## Problem statement
Copies of all lines that contain "Magazine" are needed; take them from the data below.

==================================================

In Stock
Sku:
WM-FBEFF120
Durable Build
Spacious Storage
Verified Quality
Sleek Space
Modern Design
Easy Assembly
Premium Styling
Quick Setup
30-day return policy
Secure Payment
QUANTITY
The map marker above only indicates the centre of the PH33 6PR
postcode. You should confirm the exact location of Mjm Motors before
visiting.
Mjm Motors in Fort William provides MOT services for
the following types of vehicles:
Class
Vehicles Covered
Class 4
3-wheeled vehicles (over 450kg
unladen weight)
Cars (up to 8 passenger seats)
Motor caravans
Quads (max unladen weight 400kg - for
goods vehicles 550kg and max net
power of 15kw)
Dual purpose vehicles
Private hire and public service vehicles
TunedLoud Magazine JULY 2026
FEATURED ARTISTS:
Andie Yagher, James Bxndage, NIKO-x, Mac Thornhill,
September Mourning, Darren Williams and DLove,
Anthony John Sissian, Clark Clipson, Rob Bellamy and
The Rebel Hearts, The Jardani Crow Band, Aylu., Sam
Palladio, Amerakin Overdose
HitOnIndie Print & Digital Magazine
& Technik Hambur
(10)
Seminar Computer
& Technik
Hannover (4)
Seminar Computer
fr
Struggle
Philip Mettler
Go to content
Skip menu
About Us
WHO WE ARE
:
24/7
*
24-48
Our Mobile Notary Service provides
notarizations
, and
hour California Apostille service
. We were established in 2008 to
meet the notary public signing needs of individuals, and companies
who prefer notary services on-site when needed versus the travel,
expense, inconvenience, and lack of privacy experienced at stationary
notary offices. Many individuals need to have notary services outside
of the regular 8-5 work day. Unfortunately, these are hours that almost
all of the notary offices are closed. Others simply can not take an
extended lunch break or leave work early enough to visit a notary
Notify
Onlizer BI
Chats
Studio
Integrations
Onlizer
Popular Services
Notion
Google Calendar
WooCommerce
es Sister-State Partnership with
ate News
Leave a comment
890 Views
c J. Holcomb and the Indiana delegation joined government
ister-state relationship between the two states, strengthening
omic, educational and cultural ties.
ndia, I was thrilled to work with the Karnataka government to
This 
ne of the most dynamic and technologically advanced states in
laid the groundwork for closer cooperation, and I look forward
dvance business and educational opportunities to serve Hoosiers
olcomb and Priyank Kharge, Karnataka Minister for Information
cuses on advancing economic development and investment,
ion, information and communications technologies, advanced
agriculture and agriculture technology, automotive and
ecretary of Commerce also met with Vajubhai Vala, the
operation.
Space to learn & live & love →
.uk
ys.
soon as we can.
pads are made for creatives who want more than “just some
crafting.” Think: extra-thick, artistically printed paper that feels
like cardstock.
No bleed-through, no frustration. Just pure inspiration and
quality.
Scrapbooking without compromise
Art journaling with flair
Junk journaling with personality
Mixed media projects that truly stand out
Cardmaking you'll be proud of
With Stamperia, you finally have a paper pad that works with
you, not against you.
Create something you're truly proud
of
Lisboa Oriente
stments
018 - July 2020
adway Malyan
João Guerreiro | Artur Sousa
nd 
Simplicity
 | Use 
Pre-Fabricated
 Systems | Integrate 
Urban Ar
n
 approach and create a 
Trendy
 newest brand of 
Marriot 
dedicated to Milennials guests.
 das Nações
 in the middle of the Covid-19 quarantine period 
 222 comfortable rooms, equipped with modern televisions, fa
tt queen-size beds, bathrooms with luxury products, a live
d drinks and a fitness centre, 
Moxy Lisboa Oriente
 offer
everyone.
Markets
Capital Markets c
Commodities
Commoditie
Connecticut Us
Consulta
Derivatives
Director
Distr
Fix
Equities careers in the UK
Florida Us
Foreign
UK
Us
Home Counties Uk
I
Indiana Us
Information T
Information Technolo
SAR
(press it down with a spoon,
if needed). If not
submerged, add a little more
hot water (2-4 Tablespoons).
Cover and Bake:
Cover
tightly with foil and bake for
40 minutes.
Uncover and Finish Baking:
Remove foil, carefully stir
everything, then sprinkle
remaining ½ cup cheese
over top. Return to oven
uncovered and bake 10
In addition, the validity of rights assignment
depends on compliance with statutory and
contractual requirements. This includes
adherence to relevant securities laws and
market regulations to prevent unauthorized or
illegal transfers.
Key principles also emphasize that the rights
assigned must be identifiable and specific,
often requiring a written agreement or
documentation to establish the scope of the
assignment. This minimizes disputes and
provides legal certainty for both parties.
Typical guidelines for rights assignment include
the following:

==================================================

## Task output
TunedLoud Magazine JULY 2026
HitOnIndie Print & Digital Magazine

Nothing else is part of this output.